Overview

The goal of this clinical trial is to compare the effectiveness of CoPs therapy with or without the therapeutic component of biofeedback in treating tics in Tourette Syndrome with emerging young adults.

Hypotheses

1. The CoPs+Biofeedback treatment will improve the severity of tics (YGTSS) and the Clinical Global Impression, surpassing the clinical significance threshold of CoPs treatment alone.
2. We expect that the identified variables (psychosocial, neurocognitive, biological) will predict the improvement of tics.

Researchers will compare if the biofeedback treatment will improve the severity of tics.

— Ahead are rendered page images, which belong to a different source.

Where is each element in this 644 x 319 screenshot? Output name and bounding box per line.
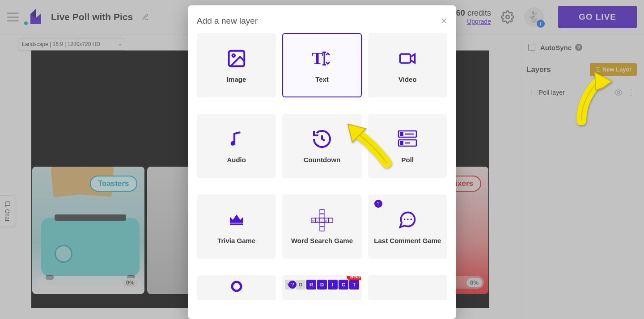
help-badge-icon[interactable]: ?: [288, 281, 297, 289]
svg-rect-11: [400, 141, 403, 145]
tile-label: Poll: [402, 156, 414, 164]
tile-label: Audio: [227, 156, 246, 164]
countdown-icon: [310, 128, 334, 150]
poll-icon: [395, 128, 419, 150]
tile-partial-3[interactable]: [368, 275, 447, 300]
modal-title: Add a new layer: [197, 16, 258, 26]
modal-close-icon[interactable]: ✕: [441, 16, 447, 26]
svg-text:T: T: [312, 49, 323, 67]
svg-point-27: [404, 218, 406, 220]
tile-wordict[interactable]: ? Beta W O R D I C T: [282, 275, 361, 300]
svg-point-30: [232, 282, 241, 291]
svg-rect-10: [400, 132, 403, 136]
layer-type-grid: Image T Text Video Audio Countdown: [197, 33, 447, 319]
circle-icon: [225, 280, 249, 293]
modal-header: Add a new layer ✕: [197, 16, 447, 26]
comment-icon: [395, 209, 419, 231]
tile-label: Countdown: [304, 156, 340, 164]
tile-label: Word Search Game: [291, 237, 353, 244]
text-icon: T: [310, 48, 334, 69]
svg-point-7: [230, 141, 235, 146]
tile-countdown[interactable]: Countdown: [282, 114, 361, 178]
tile-video[interactable]: Video: [368, 33, 447, 97]
tile-label: Last Comment Game: [374, 237, 441, 244]
svg-rect-14: [320, 209, 324, 214]
tile-last-comment-game[interactable]: ? Last Comment Game: [368, 194, 447, 259]
svg-text:W: W: [312, 219, 315, 222]
audio-icon: [225, 128, 249, 150]
tile-trivia-game[interactable]: Trivia Game: [197, 194, 276, 259]
svg-point-28: [407, 218, 409, 220]
svg-rect-6: [400, 54, 411, 63]
beta-badge: Beta: [347, 275, 362, 280]
svg-text:R: R: [321, 219, 322, 222]
tile-label: Image: [227, 76, 246, 83]
tile-label: Video: [398, 76, 417, 83]
svg-point-4: [232, 54, 235, 57]
tile-label: Text: [315, 76, 329, 83]
svg-rect-15: [320, 214, 324, 218]
help-badge-icon[interactable]: ?: [374, 200, 382, 208]
tile-poll[interactable]: Poll: [368, 114, 447, 178]
svg-point-29: [411, 218, 412, 220]
add-layer-modal: Add a new layer ✕ Image T Text Video: [188, 5, 456, 319]
svg-text:O: O: [316, 219, 318, 222]
crossword-icon: WORD: [310, 209, 334, 231]
svg-rect-20: [328, 218, 333, 222]
tile-word-search-game[interactable]: WORD Word Search Game: [282, 194, 361, 259]
image-icon: [225, 48, 249, 69]
tile-text[interactable]: T Text: [282, 33, 361, 97]
tile-image[interactable]: Image: [197, 33, 276, 97]
tile-label: Trivia Game: [217, 237, 255, 244]
video-icon: [395, 48, 419, 69]
svg-rect-21: [320, 222, 324, 227]
svg-text:D: D: [325, 219, 327, 222]
crown-icon: [225, 209, 249, 231]
tile-partial-1[interactable]: [197, 275, 276, 300]
svg-rect-22: [320, 227, 324, 231]
tile-audio[interactable]: Audio: [197, 114, 276, 178]
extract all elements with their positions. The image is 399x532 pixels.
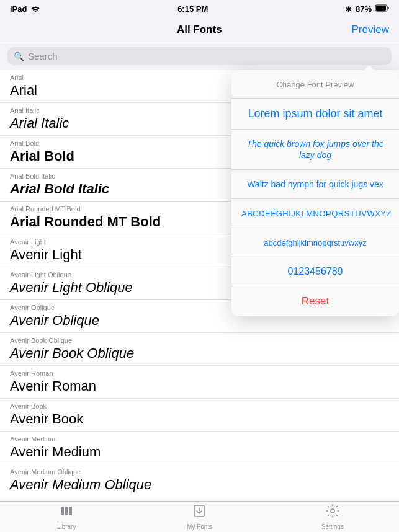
status-left: iPad [10,4,40,14]
popup-numbers-text: 0123456789 [288,266,343,277]
font-preview-popup: Change Font Preview Lorem ipsum dolor si… [231,70,399,316]
tab-myfonts[interactable]: My Fonts [133,502,266,532]
font-item-name: Avenir Medium Oblique [10,477,389,493]
ipad-label: iPad [10,4,27,14]
font-item-label: Avenir Medium [10,435,389,443]
popup-quick-row[interactable]: The quick brown fox jumps over the lazy … [231,130,399,170]
popup-reset-button[interactable]: Reset [231,286,399,316]
font-item-label: Avenir Book [10,402,389,410]
popup-numbers-row[interactable]: 0123456789 [231,257,399,286]
popup-arrow [364,65,374,70]
svg-rect-3 [61,507,64,515]
status-right: ∗ 87% [345,4,389,14]
tab-bar: Library My Fonts Settings [0,501,399,532]
search-container: 🔍 [7,47,392,65]
svg-rect-2 [387,7,388,9]
wifi-icon [30,4,40,14]
font-item-name: Avenir Medium [10,444,389,460]
search-input[interactable] [28,51,385,61]
list-item[interactable]: Avenir Medium ObliqueAvenir Medium Obliq… [0,464,399,497]
status-bar: iPad 6:15 PM ∗ 87% [0,0,399,17]
font-item-name: Avenir Book Oblique [10,345,389,361]
list-item[interactable]: Avenir MediumAvenir Medium [0,432,399,464]
list-item[interactable]: Avenir Heavy ObliqueAvenir Heavy Oblique [0,497,399,498]
popup-lowercase-row[interactable]: abcdefghijklmnopqrstuvwxyz [231,228,399,257]
font-item-name: Avenir Book [10,411,389,427]
tab-library[interactable]: Library [0,502,133,532]
myfonts-icon [192,503,207,522]
bluetooth-icon: ∗ [345,4,352,14]
preview-button[interactable]: Preview [352,24,389,36]
tab-library-label: Library [57,523,76,530]
font-item-label: Avenir Roman [10,370,389,377]
popup-title: Change Font Preview [231,80,399,89]
tab-settings-label: Settings [321,523,344,530]
font-item-label: Avenir Medium Oblique [10,468,389,476]
svg-rect-1 [376,6,386,11]
tab-settings[interactable]: Settings [266,502,399,532]
main-content: ArialArialArial ItalicArial ItalicArial … [0,70,399,498]
popup-lowercase-text: abcdefghijklmnopqrstuvwxyz [264,238,366,247]
popup-lorem-text: Lorem ipsum dolor sit amet [248,107,382,120]
search-bar: 🔍 [0,42,399,70]
font-item-label: Avenir Book Oblique [10,337,389,344]
svg-rect-5 [69,507,72,515]
popup-uppercase-text: ABCDEFGHIJKLMNOPQRSTUVWXYZ [241,209,392,218]
popup-waltz-row[interactable]: Waltz bad nymph for quick jugs vex [231,170,399,199]
tab-myfonts-label: My Fonts [187,523,212,530]
nav-bar: All Fonts Preview [0,17,399,42]
search-icon: 🔍 [14,51,24,61]
svg-rect-4 [65,507,68,515]
settings-icon [325,503,340,522]
popup-uppercase-row[interactable]: ABCDEFGHIJKLMNOPQRSTUVWXYZ [231,199,399,228]
list-item[interactable]: Avenir RomanAvenir Roman [0,366,399,399]
list-item[interactable]: Avenir Book ObliqueAvenir Book Oblique [0,333,399,366]
popup-quick-text: The quick brown fox jumps over the lazy … [247,139,384,160]
font-item-name: Avenir Roman [10,378,389,394]
nav-title: All Fonts [47,24,352,36]
list-item[interactable]: Avenir BookAvenir Book [0,399,399,432]
library-icon [59,503,74,522]
battery-icon [375,4,389,14]
popup-waltz-text: Waltz bad nymph for quick jugs vex [247,179,383,189]
battery-percent: 87% [356,4,372,14]
svg-point-7 [331,509,334,513]
popup-lorem-row[interactable]: Lorem ipsum dolor sit amet [231,99,399,130]
status-time: 6:15 PM [177,4,208,14]
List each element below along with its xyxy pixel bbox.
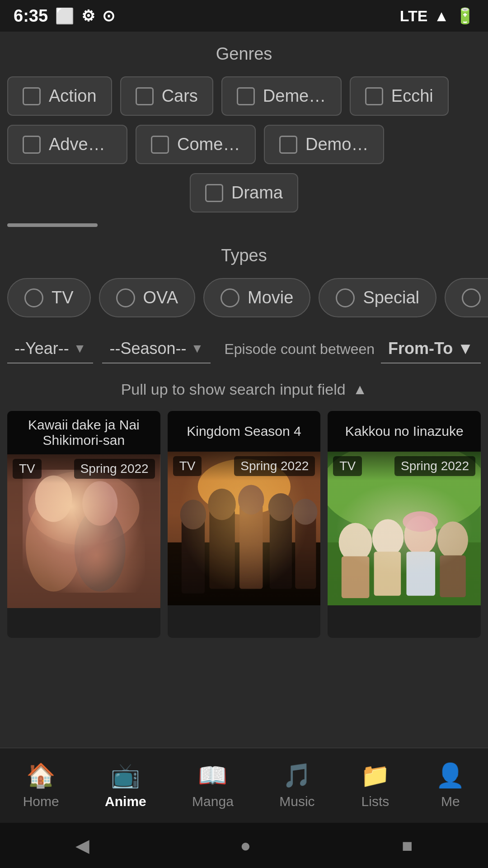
system-nav-bar: ◀ ● ■	[0, 823, 488, 868]
svg-point-29	[403, 511, 438, 532]
type-chip-special[interactable]: Special	[319, 278, 436, 317]
svg-point-11	[180, 500, 206, 529]
genre-checkbox-comedy[interactable]	[151, 136, 169, 154]
bottom-nav: 🏠 Home 📺 Anime 📖 Manga 🎵 Music 📁 Lists 👤…	[0, 748, 488, 823]
genre-checkbox-adventure[interactable]	[23, 136, 41, 154]
genre-chip-comedy[interactable]: Comedy	[136, 125, 256, 164]
genre-label-ecchi: Ecchi	[391, 86, 433, 106]
nav-item-lists[interactable]: 📁 Lists	[352, 757, 399, 814]
svg-rect-14	[239, 505, 263, 589]
types-label: Types	[0, 233, 488, 274]
recent-button[interactable]: ■	[402, 835, 413, 856]
genre-chip-dementia[interactable]: Dementia	[221, 76, 342, 116]
card-title-0: Kawaii dake ja Nai Shikimori-san	[7, 411, 160, 454]
card-image-area-1: TV Spring 2022	[168, 452, 321, 635]
nav-label-lists: Lists	[361, 794, 389, 809]
card-badges-1: TV Spring 2022	[168, 452, 321, 481]
genre-chip-demons[interactable]: Demons	[264, 125, 384, 164]
genre-checkbox-dementia[interactable]	[237, 87, 255, 105]
svg-point-5	[82, 481, 117, 526]
genre-label-adventure: Adventure	[49, 135, 112, 154]
genre-checkbox-cars[interactable]	[136, 87, 154, 105]
signal-icon: ▲	[434, 7, 449, 25]
svg-point-2	[26, 499, 81, 591]
card-season-badge-2: Spring 2022	[394, 456, 475, 476]
nav-label-music: Music	[279, 794, 314, 809]
type-radio-ona[interactable]	[462, 288, 481, 307]
type-chip-movie[interactable]: Movie	[203, 278, 310, 317]
status-right: LTE ▲ 🔋	[400, 7, 474, 25]
genre-checkbox-demons[interactable]	[279, 136, 297, 154]
card-title-1: Kingdom Season 4	[168, 411, 321, 452]
cards-row: Kawaii dake ja Nai Shikimori-san	[0, 411, 488, 638]
type-chip-ova[interactable]: OVA	[99, 278, 195, 317]
episode-count-label: Episode count between	[224, 341, 375, 358]
svg-rect-16	[269, 512, 291, 589]
genre-row-1: Action Cars Dementia Ecchi	[0, 72, 488, 120]
year-arrow-icon: ▼	[74, 341, 86, 356]
genre-chip-adventure[interactable]: Adventure	[7, 125, 127, 164]
episode-filter: Episode count between From-To ▼	[224, 335, 481, 363]
type-radio-ova[interactable]	[116, 288, 135, 307]
type-chip-ona[interactable]: ONA	[445, 278, 488, 317]
genre-label-action: Action	[49, 86, 97, 106]
type-radio-special[interactable]	[336, 288, 355, 307]
nav-item-me[interactable]: 👤 Me	[427, 757, 474, 814]
card-season-badge-1: Spring 2022	[234, 456, 315, 476]
genre-chip-ecchi[interactable]: Ecchi	[350, 76, 449, 116]
type-label-ova: OVA	[143, 288, 178, 307]
episode-range-label: From-To	[388, 339, 453, 358]
year-dropdown[interactable]: --Year-- ▼	[7, 335, 93, 363]
type-label-movie: Movie	[248, 288, 293, 307]
nav-label-home: Home	[23, 794, 59, 809]
genre-chip-cars[interactable]: Cars	[120, 76, 213, 116]
anime-card-2[interactable]: Kakkou no Iinazuke	[328, 411, 481, 638]
type-label-special: Special	[363, 288, 419, 307]
me-icon: 👤	[436, 762, 465, 789]
svg-point-4	[75, 508, 126, 592]
genre-chip-drama[interactable]: Drama	[190, 173, 298, 212]
home-button[interactable]: ●	[240, 835, 251, 856]
manga-icon: 📖	[198, 762, 227, 789]
season-dropdown[interactable]: --Season-- ▼	[102, 335, 211, 363]
type-chip-tv[interactable]: TV	[7, 278, 91, 317]
pull-up-label: Pull up to show search input field	[121, 381, 346, 398]
genre-checkbox-action[interactable]	[23, 87, 41, 105]
home-icon: 🏠	[26, 762, 56, 789]
svg-point-19	[293, 499, 317, 524]
type-radio-movie[interactable]	[221, 288, 239, 307]
episode-range-dropdown[interactable]: From-To ▼	[381, 335, 481, 363]
back-button[interactable]: ◀	[75, 835, 89, 856]
genre-chip-action[interactable]: Action	[7, 76, 112, 116]
nav-item-home[interactable]: 🏠 Home	[14, 757, 68, 814]
genre-checkbox-drama[interactable]	[205, 184, 223, 202]
svg-rect-18	[295, 517, 316, 589]
genres-label: Genres	[0, 32, 488, 72]
nav-item-anime[interactable]: 📺 Anime	[96, 757, 155, 814]
music-icon: 🎵	[282, 762, 312, 789]
card-season-badge-0: Spring 2022	[74, 459, 155, 479]
episode-range-arrow-icon: ▼	[457, 339, 474, 358]
pull-up-bar[interactable]: Pull up to show search input field ▲	[0, 368, 488, 411]
anime-card-1[interactable]: Kingdom Season 4	[168, 411, 321, 638]
card-image-area-0: TV Spring 2022	[7, 454, 160, 638]
genre-checkbox-ecchi[interactable]	[365, 87, 383, 105]
status-bar: 6:35 ⬜ ⚙ ⊙ LTE ▲ 🔋	[0, 0, 488, 32]
nav-label-me: Me	[441, 794, 460, 809]
svg-rect-10	[181, 519, 204, 593]
nav-item-music[interactable]: 🎵 Music	[270, 757, 324, 814]
nav-label-manga: Manga	[192, 794, 234, 809]
status-left: 6:35 ⬜ ⚙ ⊙	[14, 6, 115, 26]
genre-label-drama: Drama	[231, 183, 283, 203]
svg-point-24	[339, 523, 372, 562]
type-radio-tv[interactable]	[24, 288, 43, 307]
card-title-2: Kakkou no Iinazuke	[328, 411, 481, 452]
nav-item-manga[interactable]: 📖 Manga	[183, 757, 243, 814]
genre-row-3: Drama	[0, 169, 488, 217]
svg-point-15	[238, 485, 264, 515]
svg-point-31	[438, 522, 469, 559]
at-sign-icon: ⊙	[102, 7, 115, 25]
anime-card-0[interactable]: Kawaii dake ja Nai Shikimori-san	[7, 411, 160, 638]
genre-label-comedy: Comedy	[177, 135, 240, 154]
svg-rect-12	[209, 510, 235, 589]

• In the pre-test, participants will undergo two interviews, each lasting 3 hours. These interviews will assess (through a battery of tests) the severity of tics as well as the psychosocial, biological, and neurocognitive aspects of functioning. A general assessment of intelligence and executive functions will also be conducted.
• They will next attend 10 to 12 therapy sessions, with or without biofeedback. (The biofeedback component is explained in more detail in the ''Study Design'' section).
• The post-test follow-ups consist of two evaluations: one 3 months after the end of the treatment and the other 6 months after. The evaluation will be done using the same battery of tests as during the pre-test interview.

Eligibility

Inclusion Criteria:

• Have a diagnosis of TS or to experience bothersome tics;
• Be aged 14 to 21 years inclusive at the start of therapy.

Exclusion Criteria:

• Present a sensorimotor impairment;
• Have a diagnosis of intellectual disability (intelligence quotient below 75);
• Alcohol or drug abuse;
• A neurological issue (e.g., hemifacial spasms, Huntington's disease);
• Change medication one month or less before step 1 and up to step 4 (last measurement time) without informing a member of the research team;
• Simultaneously receive another intervention for tics (e.g., psychologist, massage therapist) without informing a research team member.